La Indita de Aguascalientes |


Muchos años antes de que el pueblo de Aguascalientes pasara a ser Villa, con su gobierno por reales cédulas, vivía una honorable familia chichimeca en una humilde choza situada al lado sur del hoy jardín de Zaragoza. Tenían una linda niña de nueve años de edad, de mejillas coloradas como manzanas, alegre y vivaracha.

Sus padres adoraban al Nemio (dios de los mercados), por ser éste su proveedor; lo curioso era que la niña adoraba al dios Chilinche, que era ciego. Este dios la quería mucho y, a la muerte de sus padres, le envió un emisario para que la cuidase.

La niña sobrevivió a sus padres hasta la edad de treinta y ocho años, en la cual tuvo muchos devaneos, de resultas de los cuales su dios le habló y le preguntó qué era lo que ambicionaba, diciéndole que sería inmediatamente servida en todo hasta su muerte. Pero aconteció que, extraviado su cerebro, quedó tan locuaz como una urraca y tan sin acierto como esas mujeres llamadas vulgarmente marisabidillas.

Así permaneció algunos años, hasta que su dios, compadecido, pidió a los demás dioses que lo ayudaran para sanar a aquella indita de mejillas coloradas. “Concedida”, dijeron los dioses, y al momento quedó sana, pero con la condición de que había de poblar todo aquel sitio donde vivía.

Chilinche les dijo: “Pronto serán servidos”. Y la indita, que tal oyó, partió sin espera al lugar de su oratorio, que era un pequeño departamento de su mismo jacal, donde tenía el libro de sus misterios y sucesos notables escritos por ella.

Entonces Chilinche le dijo: “No es tiempo aún de poblar estos lugares. Espera, yo te avisaré”.

La indita le advirtió que cuanto más pronto cumpliera el compromiso con los dioses del otro lado sería mejor, pero el dios le repitió: “Espera…”.

Ella siguió con su libro divino, hecho de papel de hojas de maguey —planta que abundaba en el lugar—, y escribe que escribe, signos y más signos, que según ella, el futuro le daría honra.

Pasaron los días y, madurado el plan que la indita había escrito, lo propuso a Chilinche. Éste le señaló el primer punto donde podría poner en práctica su proyecto, y enseguida se puso en obra: fabricó una gran cantidad de muñecos de barro para repartirlos, darles aliento de vida, y así quedaría poblado el rumbo de Zaragoza.

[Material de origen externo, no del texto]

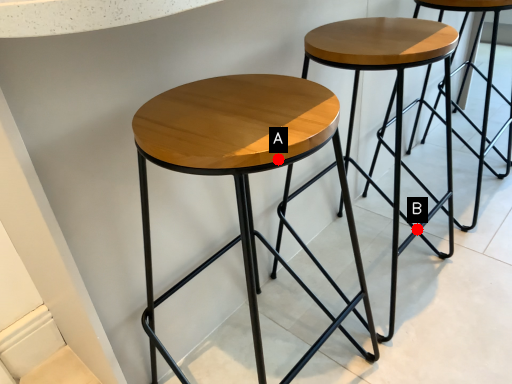 Question: Two points are circled on the image, labeled by A and B beside each circle. Which of the following is the closest to the observer?

Choices:
 (A) A is closer
 (B) B is closer

Answer: (A) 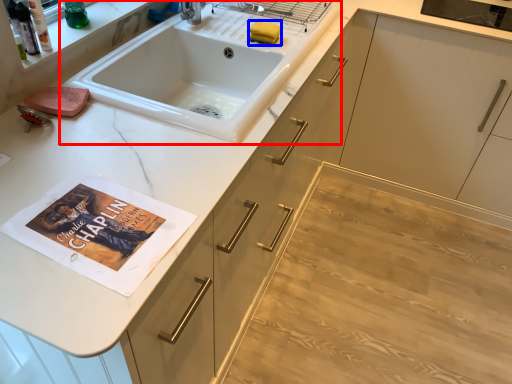 Question: Which object appears closest to the camera in this image, sink (highlighted by a red box) or soap (highlighted by a blue box)?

La indita fue tan incorruptible y bondadosa con sus pueblerinos que éstos le rindieron culto hasta el extremo de confundirla con los dioses; y las ofrendas que le hacían eran leche y miel.

Después de su muerte, fue reverenciada como diosa por los habitantes que ella misma había creado. Celebraban sus novenarios con ayunos sujetos solo a queso y miel, y con la penitencia de clavarse espinas de maguey en las rodillas.

Los nuevos pobladores, recordando a la reverenciada indita, le dedicaron la primera calle que se formó, dándole su nombre.
Hoy, ese lugar es el final de la calle Juárez.